Thursday, December 16, 2021

There were at least three bramblings in the garden today, and this was the first time I've seen one actually on the feeder stand - although it didn't attempt to land on the feeder itself. I think they're too big for that.

Yesterday, I had a walk at Loch Glascarnoch - where I saw one mistle thrush, one fieldfare, and a pair of stonechats. A second walk up the wind-farm road brought a black grouse flying over. Despite the lack of birds, I enjoyed my short walks in some rare sunshine; and when I got home I spotted two bramblings and a male blackcap in the garden.  As I watched them in failing light, an eagle flew over; so I rushed outside and clicked off a few unsatisfactory shots.


I'm fairly sure it was a white-tailed sea eagle.

Sunday, December 12, 2021

A day spent indoors was enlivened by the presence of quite a few birds in the garden, including at least one brambling.

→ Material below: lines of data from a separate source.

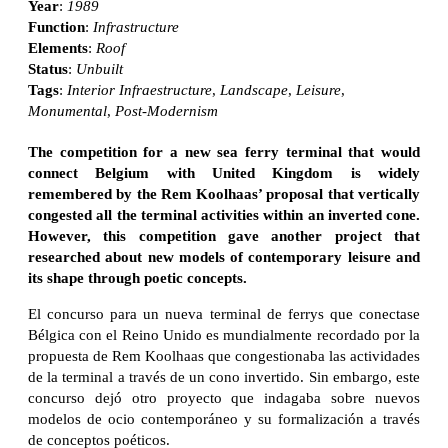
Year
:
1989
Function
:
Infrastructure
Elements
:
Roof
Status
:
Unbuilt
Tags
:
Interior Infraestructure
,
Landscape
,
Leisure
,
Monumental
,
Post-Modernism
The competition for a new sea ferry terminal that would
connect Belgium with United Kingdom is widely
remembered by the Rem Koolhaas’ proposal that vertically
congested all the terminal activities within an inverted cone.
However, this competition gave another project that
researched about new models of contemporary leisure and
its shape through poetic concepts.
El concurso para un nueva terminal de ferrys que conectase
Bélgica con el Reino Unido es mundialmente recordado por la
propuesta de Rem Koolhaas que congestionaba las actividades
de la terminal a través de un cono invertido. Sin embargo, este
concurso dejó otro proyecto que indagaba sobre nuevos
modelos de ocio contemporáneo y su formalización a través
de conceptos poéticos.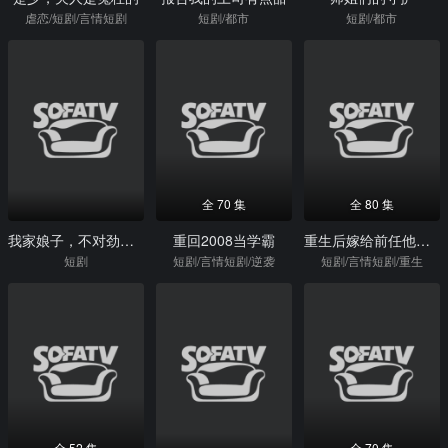
虐恋/短剧/言情短剧
短剧/都市
短剧/都市
全 70 集
全 80 集
我家娘子，不对劲第三季
重回2008当学霸
重生后嫁给前任他三叔
短剧
短剧/言情短剧/逆袭
短剧/言情短剧/重生
全 52 集
全 70 集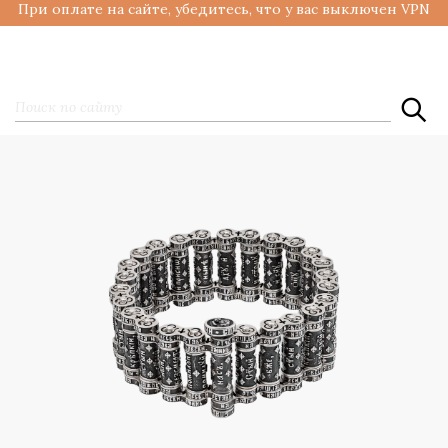
При оплате на сайте, убедитесь, что у вас выключен VPN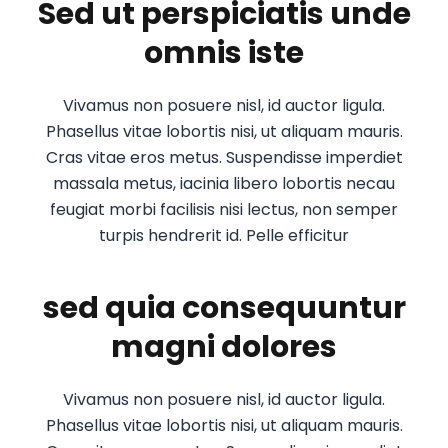
Sed ut perspiciatis unde
omnis iste
Vivamus non posuere nisl, id auctor ligula.
Phasellus vitae lobortis nisi, ut aliquam mauris.
Cras vitae eros metus. Suspendisse imperdiet
massala metus, iacinia libero lobortis necau
feugiat morbi facilisis nisi lectus, non semper
turpis hendrerit id. Pelle efficitur
sed quia consequuntur
magni dolores
Vivamus non posuere nisl, id auctor ligula.
Phasellus vitae lobortis nisi, ut aliquam mauris.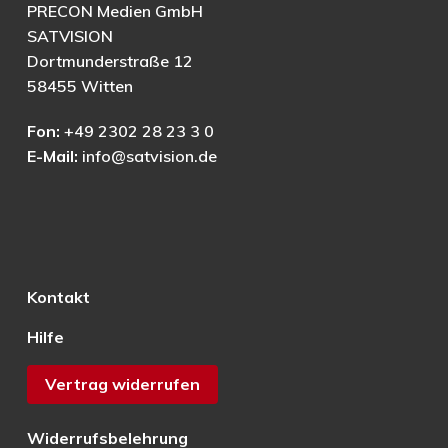
PRECON Medien GmbH
SATVISION
Dortmunderstraße 12
58455 Witten
Fon:
+49 2302 28 23 3 0
E-Mail:
info@satvision.de
Kontakt
Hilfe
Vertrag widerrufen
Widerrufsbelehrung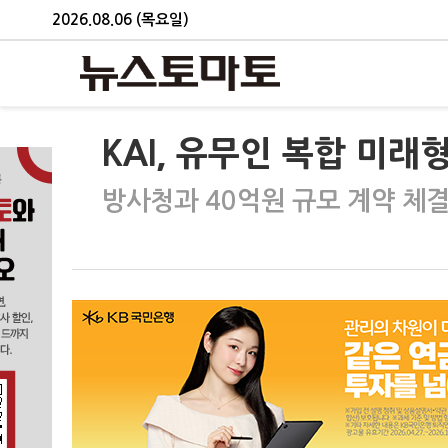
2026.08.06 (목요일)
KAI, 유무인 복합 미
방사청과 40억원 규모 계약 체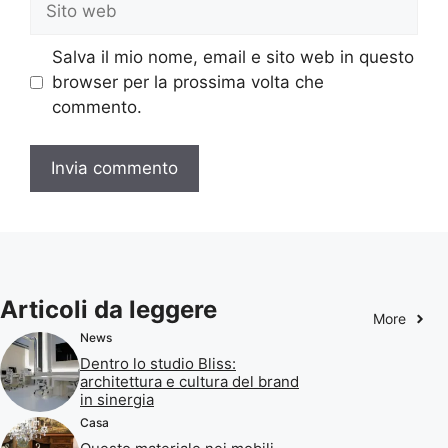
web
Salva il mio nome, email e sito web in questo
browser per la prossima volta che
commento.
Articoli da leggere
More
News
Dentro lo studio Bliss:
architettura e cultura del brand
in sinergia
Casa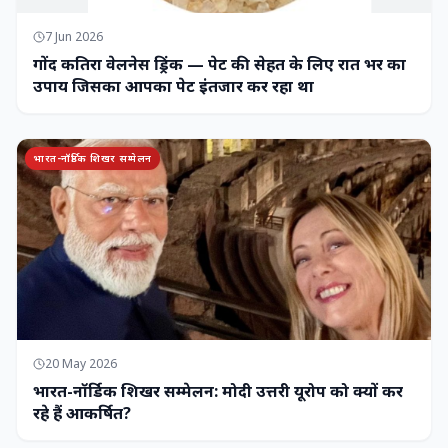
7 Jun 2026
गोंद कतिरा वेलनेस ड्रिंक — पेट की सेहत के लिए रात भर का
उपाय जिसका आपका पेट इंतजार कर रहा था
भारत-नॉर्डिक शिखर सम्मेलन
20 May 2026
भारत-नॉर्डिक शिखर सम्मेलन: मोदी उत्तरी यूरोप को क्यों कर
रहे हैं आकर्षित?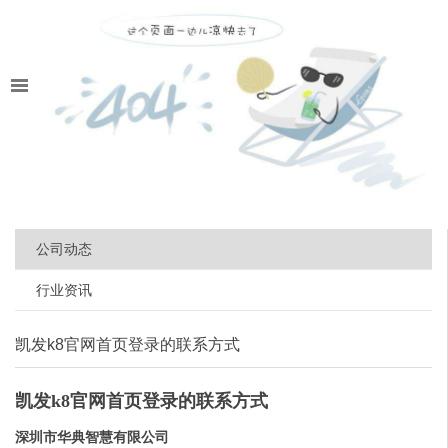
公司动态
行业资讯
凯发k8官网首页登录的联系方式
凯发k8官网首页登录的联系方式
深圳市华典智慧有限公司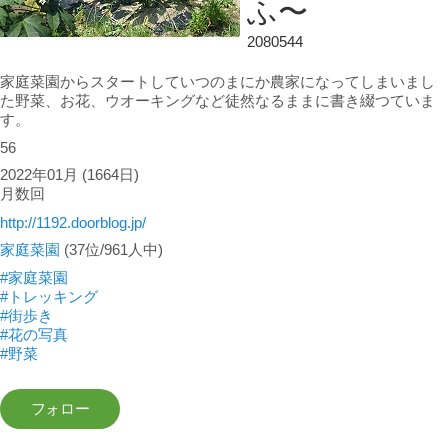
ふ〜
2080544
家庭菜園からスタートしていつのまにか農家になってしまいまし
た野菜、お花、ウオーキングなど徒然なるままに書き綴つていま
す。
56
2022年01月
(1664日)
月数回
http://1192.doorblog.jp/
家庭菜園
(37位/961人中)
#家庭菜園
#トレッキング
#街歩き
#花の写真
#野菜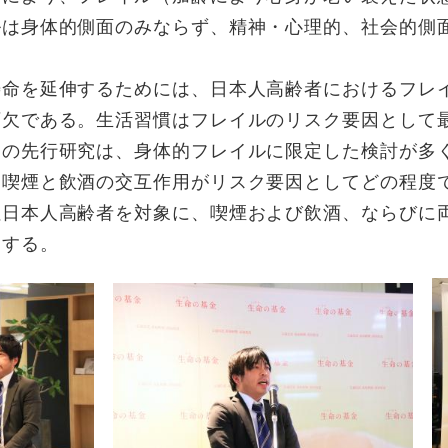
ルは身体的側面のみならず、精神・心理的、社会的側
命を延伸するためには、日本人高齢者におけるフレ
可欠である。生活習慣はフレイルのリスク要因として
くの先行研究は、身体的フレイルに限定した検討が多
、喫煙と飲酒の交互作用がリスク要因としてどの程度
日本人高齢者を対象に、喫煙および飲酒、ならびに
とする。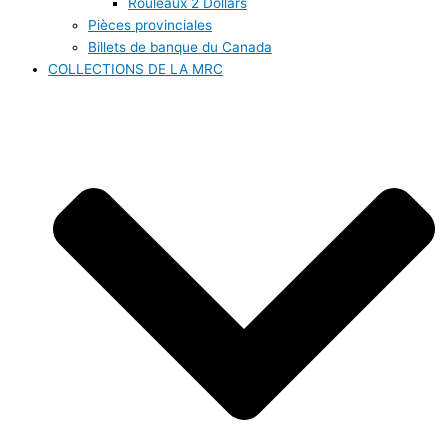
Rouleaux 2 Dollars
Pièces provinciales
Billets de banque du Canada
COLLECTIONS DE LA MRC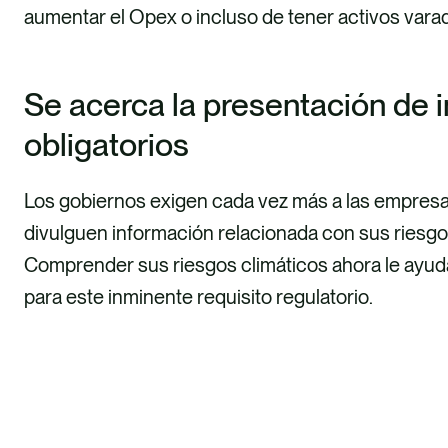
aumentar el Opex o incluso de tener activos vara
Se acerca la presentación de 
obligatorios
Los gobiernos exigen cada vez más a las empresa
divulguen información relacionada con sus riesgo
Comprender sus riesgos climáticos ahora le ayud
para este inminente requisito regulatorio.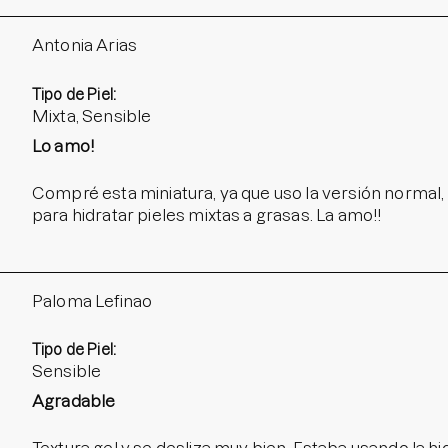
Antonia Arias
Tipo de Piel:
Mixta, Sensible
Lo amo!
Compré esta miniatura, ya que uso la versión normal, p
para hidratar pieles mixtas a grasas. La amo!!
Paloma Lefinao
Tipo de Piel:
Sensible
Agradable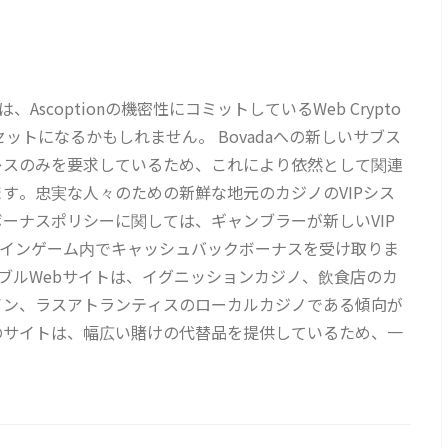
.ioは、Ascoptionの機密性にコミットしているWeb Crypto
大なセットになるかもしれません。 Bovadaへの新しいサブス
レスのみを要求しているため、これにより依然として関連
す。忠実な人々のための新鮮な地元のカジノのVIPシス
ーナスポリシーに関しては、ギャンブラーが新しいVIP
オンラインゲーム内でキャッシュバックボーナスを受け取りま
ンブルWebサイトは、イグニッションカジノ、飲食店のカ
イン、ラスアトランティスのローカルカジノである傾向が
のサイトは、幅広い賭けの代替品を提供しているため、一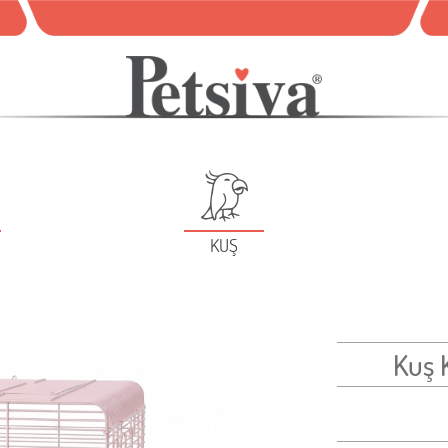
KUŞ
Kuş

I don't know if the other bramblings are still around, but the beautiful yellow berries they were feeding on out the back are all gone. The winter thrushes descended on the tree two days ago and stripped it.


Wednesday, December 08, 2021

Today was mostly about raptors. After a short walk at the dam - a male stonechat the only bird seen - I was eating my sandwiches in the car when I spotted a distant raptor that seemed, on looking through the bins, to have a forked tail. I then lost it, but during a short walk up the thawing but still icy wind-farm road, I saw it again a bit closer as it headed south along the loch. I think I can put red kite on the Loch Glascarnoch list - if I can only find the Loch Glascarnoch list, which is probably on the back of an old envelope somewhere.


It later returned, and started to cruise along a ridge where a buzzard was already hunting.


Further back along the road a small raptor was hovering - almost certainly a kestrel. The light was by now pretty atrocious and I began the drive home - pulling into a lay-by for a last scan of the high ground to the west. A golden eagle rose from a low hill-top and I sat in the car watching and snapping it; then a tourist pulled in and got out of his car, walking about and holding his smartphone up in all directions. There was no longer any point in trying to remain inconspicuous, and as I'd been twisting awkwardly and hurting my hips, I got out with some relief and leaned on the car to get a few shots. I'm always amazed at the different appearances an eagle's wings can take on, with shape and size seeming to vary so that you think you've got two separate birds - until the notches left by moulted flight feathers confirm it's one and the same.




I drove on, pulling in finally at the big lay-by at the northern end of the loch; but the water level is now very high and the only birds I could see were a pair of mallards. Turning the other way I scanned the moorland across the road and then the plantation a little way up the slope - where a solitary black grouse was sitting in a small birch tree.



The camera was flashing red because of the poor light. That's my excuse, anyway. Back in the village, a sparrowhawk flapped and glided across the road ahead, to give me my fifth raptor of the day.

Sunday, December 05, 2021

The village is full of winter thrushes. This is cheering as I decided to stay at home and get some domestic tasks done. Flocks of fieldfare and redwing occasionally fly up from the unseen places where they're feeding, streaming across the sky (and our garden) when disturbed or forming dark blobs at the top of bare trees.

Bramblings are again feeding on the yellow rowan berries out the back. Observing and snapping them isn't easy as there's a fairly high wall, a large generator, part of a shed, and several branches in the way. I counted eight individuals, and all eight are in the first picture (just visible when clicked up). 



It's great to have these birds around as I'm a brambling fan - but I haven't yet seen any waxwings. Perhaps it's just as well - at this rate, there'll be very little left for them to eat!

Saturday, December 04, 2021

As I pulled into the lay-by at Ardmair and got out of the car, I was aware of two things. The first was a white-tailed sea eagle, flying low along the beach towards the spit - and the second was the ghostly tremolo call of a great northern diver carrying up from the sea.

The eagle landed among the seaweed-covered rocks while a couple of gulls dive-bombed it, and one pursued it as it flew away - carrying something, possibly, but my picture's too poor to tell what.



The diver meanwhile had fallen silent and I never actually saw it; but the incident rang a bell. Back in 2017 (blogpost April 8) I was watching and snapping a white-tailed sea eagle at Poolewe as "the wavering calls of a great northern diver carried up from the loch". I noted that the calls ceased once the eagle had passed over, and wondered if there was a connection; I couldn't, however, find anything in the literature about the tremolo being an alarm call. This, then, was a doubly interesting encounter.